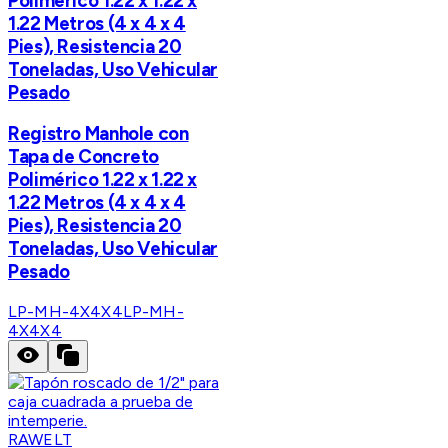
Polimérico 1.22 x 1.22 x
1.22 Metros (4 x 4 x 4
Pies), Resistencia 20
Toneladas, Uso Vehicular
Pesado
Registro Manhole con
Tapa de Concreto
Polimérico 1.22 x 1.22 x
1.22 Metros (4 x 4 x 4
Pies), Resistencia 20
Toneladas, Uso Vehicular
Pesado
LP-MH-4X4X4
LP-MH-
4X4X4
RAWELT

......

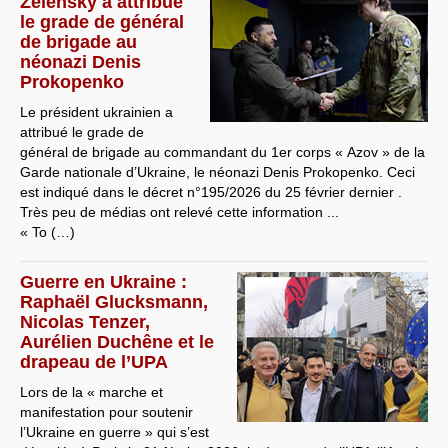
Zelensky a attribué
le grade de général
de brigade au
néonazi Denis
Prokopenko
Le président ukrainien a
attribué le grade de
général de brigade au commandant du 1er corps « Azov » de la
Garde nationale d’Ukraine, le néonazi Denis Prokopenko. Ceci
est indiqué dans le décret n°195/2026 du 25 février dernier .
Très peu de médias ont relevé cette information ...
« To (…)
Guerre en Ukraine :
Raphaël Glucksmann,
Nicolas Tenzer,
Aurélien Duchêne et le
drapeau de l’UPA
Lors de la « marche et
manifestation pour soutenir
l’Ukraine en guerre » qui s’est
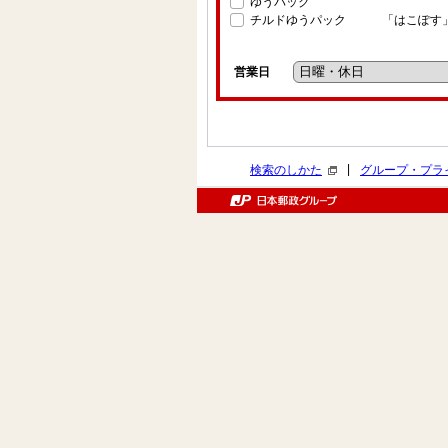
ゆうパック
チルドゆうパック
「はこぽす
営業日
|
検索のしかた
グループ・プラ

......

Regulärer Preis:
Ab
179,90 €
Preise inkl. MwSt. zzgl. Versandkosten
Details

......

> _Work instruction_
The job is to copy each line from the material above that holds the word "attribué".

> _Expected answer_
Zelensky a attribué
attribué le grade de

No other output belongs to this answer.